120 BOATS FROM 1964 UNTIL 1972
Misil I was built from 1964 until 1972. A total of 120 hulls were built. The Misil I is a fore-runner to the more well-known Misil II. Using almost the same hull, the Misil I has a mahogany superstructure and a different type of interior. The superstructure is placed more forward on the Misil I than on the Misil II. The Misil hull is very modern for her age and looks attractive even today. Also her superstructure reminds a little of the Hallberg-Rassy 62.
WOODEN OR GRP HULLS
The twelve first boats of the Misil I were made entirely of mahogany, including the hull. Soon there was a GRP hull with GRP deck available, but the superstructure has always been mahogany.
ROLF BJELKE'S MISIL I "GUNITTA"
One of the most famous Misil I sailors is Rolf Bjelke, well known sailor and author of the book "Time on ice" together with Deborah Shapiro. Rolf is an old Hallberg-Rassy friend and has sailed a lot with his Misil I.

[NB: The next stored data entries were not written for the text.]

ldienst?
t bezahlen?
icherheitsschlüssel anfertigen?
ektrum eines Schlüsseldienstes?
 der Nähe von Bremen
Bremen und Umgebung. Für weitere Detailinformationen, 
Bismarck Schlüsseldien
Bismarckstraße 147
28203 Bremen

Rolf explains: The Misil I, designed by Olle Enderlein and built by Harry Hallberg, was a beautiful, fast 24-footer, which behaved at sea like a much bigger boat.
I bought my Misil I “Gunitta” in 1966 and that summer with a crew of four, competed in The Round Gotland Race. We sailed the mini-track, placing 7th of 23. The next summer, we raced in the Baltic Sea and then participated in the Scaw Race. We led all the way to Norway and back to the northern tip of Denmark, where we misjudged the current and had to beat back to round the mark at Skagen Light. To make things worse, we lost our lead to another Misil I. It was modified with a sugarscoop, but apparently without benefit. We were able to continuously close in it, but crossed the finish line looking at its stern.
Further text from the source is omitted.